2. **Keep Software Updated:**

   Software vulnerabilities serve as entry points for cybercriminals to infiltrate systems. Ensure all your software, including operating systems, applications, and antivirus programs, are regularly updated with the latest security patches. By staying current with software updates, you close off potential avenues for exploitation, bolstering your defenses against emerging threats.

 

3. **Implement Strong Password Practices:**

   Passwords serve as the first line of defense against unauthorized access to your accounts. Adopting strong password practices, such as using complex combinations of letters, numbers, and symbols, can significantly enhance security. Consider employing password managers to generate and securely store unique passwords for each account, mitigating the risks associated with password reuse.

 

4. **Enable Multi-Factor Authentication (MFA):**

   Multi-factor authentication provides an additional layer of security by requiring users to provide multiple forms of verification before granting access. Whether through SMS codes, biometric authentication, or authenticator apps, MFA fortifies your accounts against unauthorized access, even in the event of compromised passwords.

 

5. **Backup Data Regularly:**

   Data loss can occur due to various reasons, including cyberattacks, hardware failures, or human error. Implementing regular data backups ensures that critical information remains accessible even in the face of unforeseen circumstances. Utilize both onsite and offsite backup solutions to safeguard against data loss and facilitate swift recovery in the event of a breach.

 

6. **Educate and Train Personnel:**

   Human error remains a significant contributor to cybersecurity breaches. Educating employees about cybersecurity best practices and conducting regular training sessions can empower them to recognize and respond effectively to potential threats. Instill a culture of security awareness within your organization to foster a collective commitment to cybersecurity excellence.

 

7. **Conduct Routine Security Assessments:**

   Regular security assessments and audits are essential for evaluating the effectiveness of your cybersecurity measures and identifying any vulnerabilities that may exist within your systems. Engage in proactive monitoring, intrusion detection, and vulnerability scanning to detect and mitigate threats before they escalate into full-fledged attacks.

 

8. **Stay Informed About Emerging Threats:**

   Cyber threats are constantly evolving, requiring a proactive approach to stay ahead of malicious actors. Stay abreast of the latest cybersecurity trends, threat intelligence, and advisories from reputable sources. By remaining informed, you can adapt your security strategies to effectively counter emerging threats and minimize potential risks.

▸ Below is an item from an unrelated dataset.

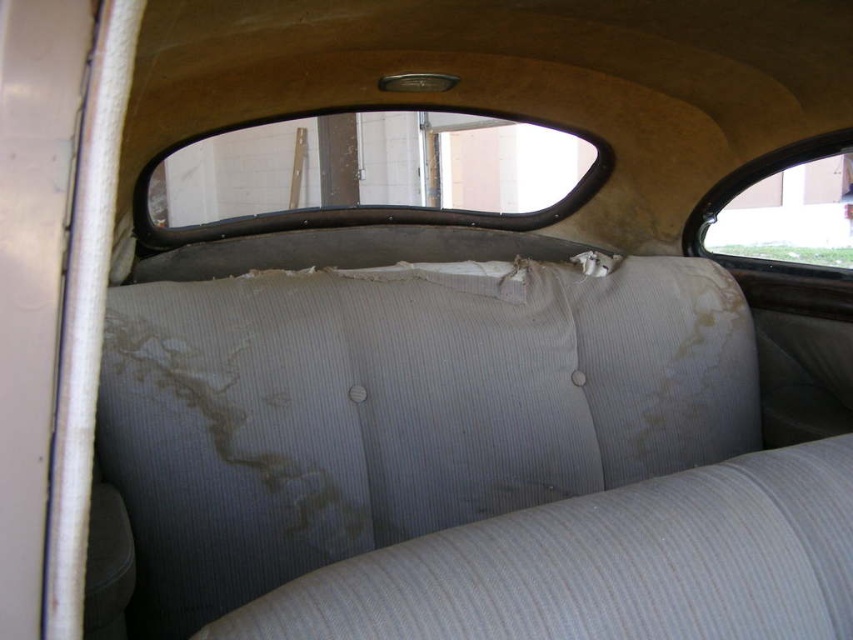 You are a passenger sitting in the back seat of the old vehicle. You want to look outside through the clear glass window at upper center. According to the coordinates provided, where should you look? Please provide the coordinates in the format of a point like point (x=373, y=173).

________________________________ 

In conclusion, safeguarding your digital fortress requires a multifaceted approach encompassing proactive measures, robust defenses, and ongoing vigilance. By implementing these essential cybersecurity practices, you can bolster your online defenses and mitigate the risks posed by an increasingly hostile digital landscape. Remember, in the realm of cybersecurity, diligence is the key to resilience. Stay vigilant, stay secure.